Tout se passe en méditerranée, lieu de confrontation entre les pauvres hères d'Afrique qui veulent passer et la police des frontières qui doit défendre comme un bastion, comme la dernière citadelle, l'entrée de l'Europe. C'est d'abord la vie de souffrance et d'abnégation du commandant Piracci, qui a donné sa vie pour la douane et n'a pour lui qu'un ami avec lequel il palabre Quand une femme le suit, vient chez lui et lui demande une arme pour tuer le passeur à qui elle doit d'être entrée en Europe mais sans son fils, sacrifié au Dieu de la mer sur une embarcation de misère abandonné par les marins-brigands, il ne sait plus quoi faire : elle a une force, une détermination de vie même qui le dépasse complètement et, soudain, l'éclaire douloureusement sur la vacuité de sa vie, répétitive et morne, vaine même, tant à chaque confrontation les miséreux sont toujours plus nombreux à vouloir passer. Alors Piracci, qui comprend s'être battu non seulement pour rien mais surtout contre l'humanité en mouvement, abandonne tout, se défait de lui-même et se fait vagabond, contredire par les actes ce que fut jusqu'alors sa vie.
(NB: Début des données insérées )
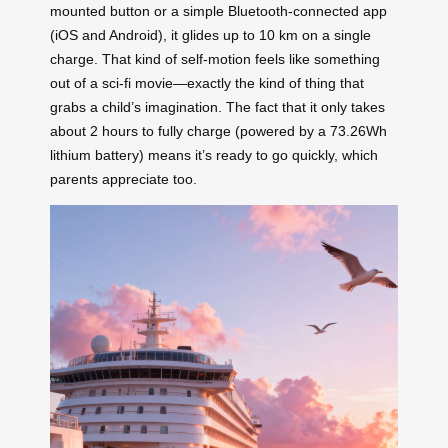
mounted button or a simple Bluetooth-connected app
(iOS and Android), it glides up to 10 km on a single
charge. That kind of self-motion feels like something
out of a sci-fi movie—exactly the kind of thing that
grabs a child’s imagination. The fact that it only takes
about 2 hours to fully charge (powered by a 73.26Wh
lithium battery) means it’s ready to go quickly, which
parents appreciate too.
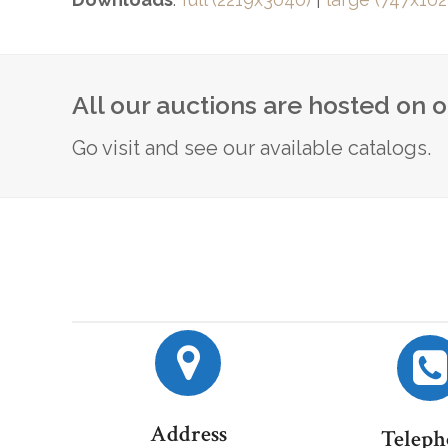
All our auctions are hosted on 
Go visit and see our available catalogs.
Address
Teleph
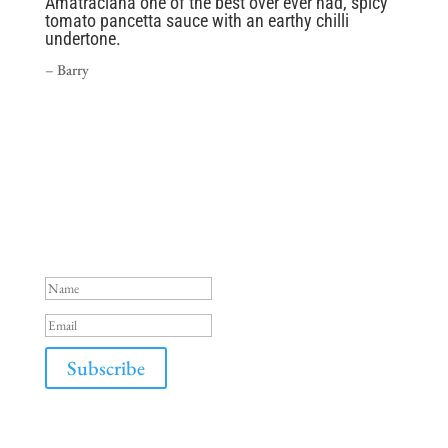
Amatraciana one of the best over ever had, spicy
tomato pancetta sauce with an earthy chilli
undertone.
– Barry
Success!
Subscribe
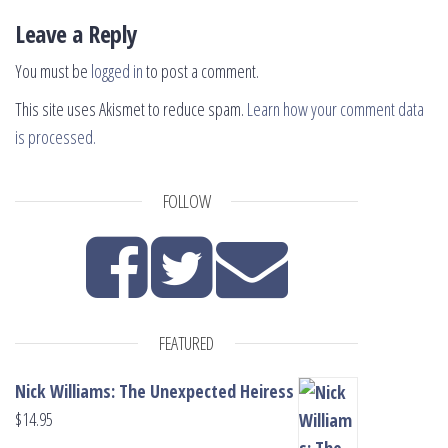
Leave a Reply
You must be
logged in
to post a comment.
This site uses Akismet to reduce spam.
Learn how your comment data
is processed.
FOLLOW
FEATURED
Nick Williams: The Unexpected Heiress
$
14.95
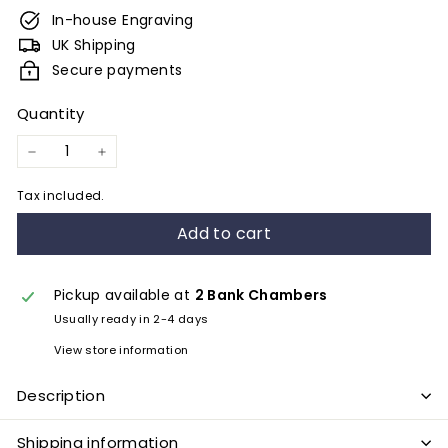
e
In-house Engraving
s
UK Shipping
&
Secure payments
E
Quantity
n
g
−
+
r
Tax included.
a
Add to cart
v
i
n
Pickup available at
2 Bank Chambers
Usually ready in 2-4 days
g
View store information
Description
Shipping information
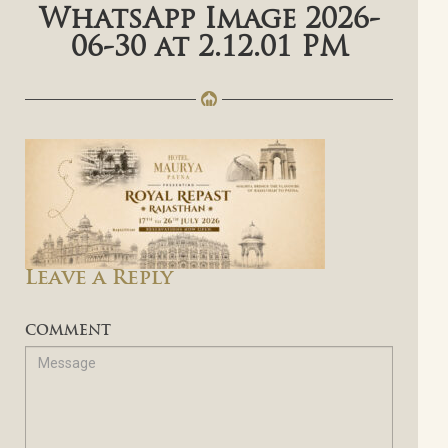
WhatsApp Image 2026-
06-30 at 2.12.01 PM
Leave a Reply
COMMENT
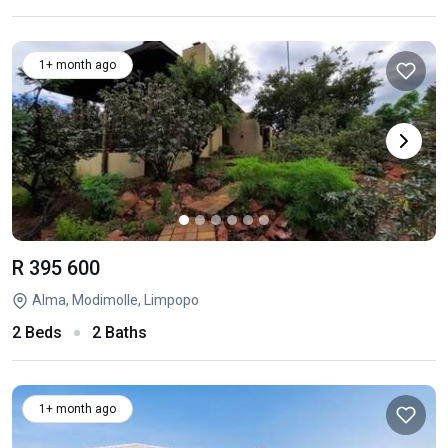
1+ month ago
R 395 600
Alma, Modimolle, Limpopo
2 Beds
2 Baths
1+ month ago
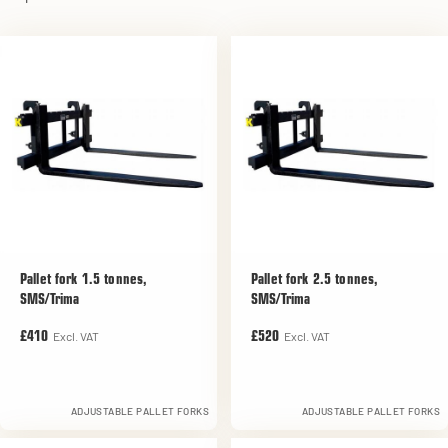
Pallet fork 1.5 tonnes,
Pallet fork 2.5 tonnes,
SMS/Trima
SMS/Trima
Excl. VAT
Excl. VAT
£410
£520
ADJUSTABLE PALLET FORKS
ADJUSTABLE PALLET FORKS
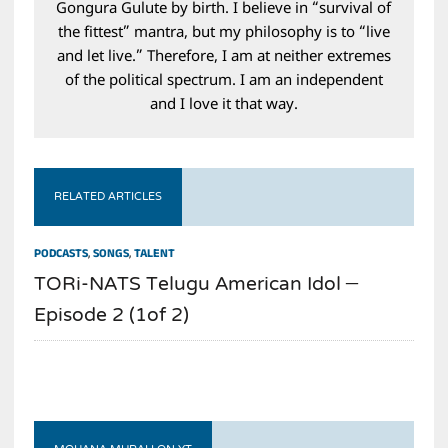
Gongura Gulute by birth. I believe in “survival of
the fittest” mantra, but my philosophy is to “live
and let live.” Therefore, I am at neither extremes
of the political spectrum. I am an independent
and I love it that way.
RELATED ARTICLES
PODCASTS
,
SONGS
,
TALENT
TORi-NATS Telugu American Idol –
Episode 2 (1of 2)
Le commandant Piracci va tout quitter sous l'impulsion d'un regard qui demande pour de vrai, qui dit son destin sans trembler — une réfugiée sauvée des eaux qui réclame une arme pour se venger de son passeur —, tout quitter pour prendre la route et trouver sa propre réalité. C'est la vacuité de sa vie qui le chasse de lui-même. Il veut et va devenir un vagabond apatride (il brûle ses papiers, comme signe de non retour), pour se sentir vivre, sentir qu'il doit lutter à chaque instant pour sa survie, loin du confort moderne, et se sentir fort. C'est le drame des rescapés qu'il sauve pour confier aux autorités policières qui l'a troublé, c'est une demande de « sauf conduit » qu'il a refusé (pourquoi sauver celui-là et pas tous les autres ?), c'est le passeur qu'il frappe pour racheter sa mauvaise conscience et étancher sa colère d'honnête homme pris dans la nasse des règles. Il devient, pour être vivant, ceux qu'il a toujours pourchassé, ceux qu'il cherchait pour les sauver des eaux et le remettre de l'autre côté de la frontière, du mauvais côté, lui le défenseur de la citadelle Europe.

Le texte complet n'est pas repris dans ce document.